TASK OBJECTIVE:
Repeat all of the records word for word, but skip any picture.

DATA UNDER STUDY:
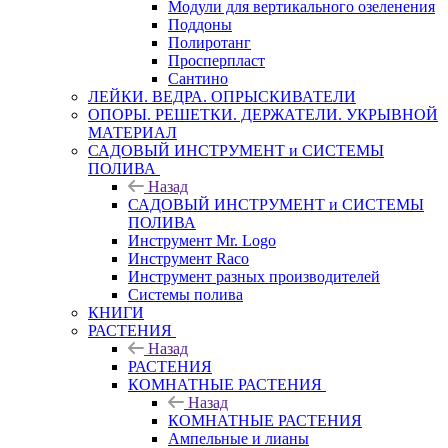
Модули для вертикального озеленения
Поддоны
Полиротанг
Просперпласт
Сантино
ЛЕЙКИ. ВЕДРА. ОПРЫСКИВАТЕЛИ
ОПОРЫ. РЕШЕТКИ. ДЕРЖАТЕЛИ. УКРЫВНОЙ
МАТЕРИАЛ
САДОВЫЙ ИНСТРУМЕНТ и СИСТЕМЫ
ПОЛИВА
Назад
САДОВЫЙ ИНСТРУМЕНТ и СИСТЕМЫ
ПОЛИВА
Инструмент Mr. Logo
Инструмент Raco
Инструмент разных производителей
Системы полива
КНИГИ
РАСТЕНИЯ
Назад
РАСТЕНИЯ
КОМНАТНЫЕ РАСТЕНИЯ
Назад
КОМНАТНЫЕ РАСТЕНИЯ
Ампельные и лианы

RESPONSE BELOW:
Модули для вертикального озеленения
Поддоны
Полиротанг
Просперпласт
Сантино
ЛЕЙКИ. ВЕДРА. ОПРЫСКИВАТЕЛИ
ОПОРЫ. РЕШЕТКИ. ДЕРЖАТЕЛИ. УКРЫВНОЙ
МАТЕРИАЛ
САДОВЫЙ ИНСТРУМЕНТ и СИСТЕМЫ
ПОЛИВА
Назад
САДОВЫЙ ИНСТРУМЕНТ и СИСТЕМЫ
ПОЛИВА
Инструмент Mr. Logo
Инструмент Raco
Инструмент разных производителей
Системы полива
КНИГИ
РАСТЕНИЯ
Назад
РАСТЕНИЯ
КОМНАТНЫЕ РАСТЕНИЯ
Назад
КОМНАТНЫЕ РАСТЕНИЯ
Ампельные и лианы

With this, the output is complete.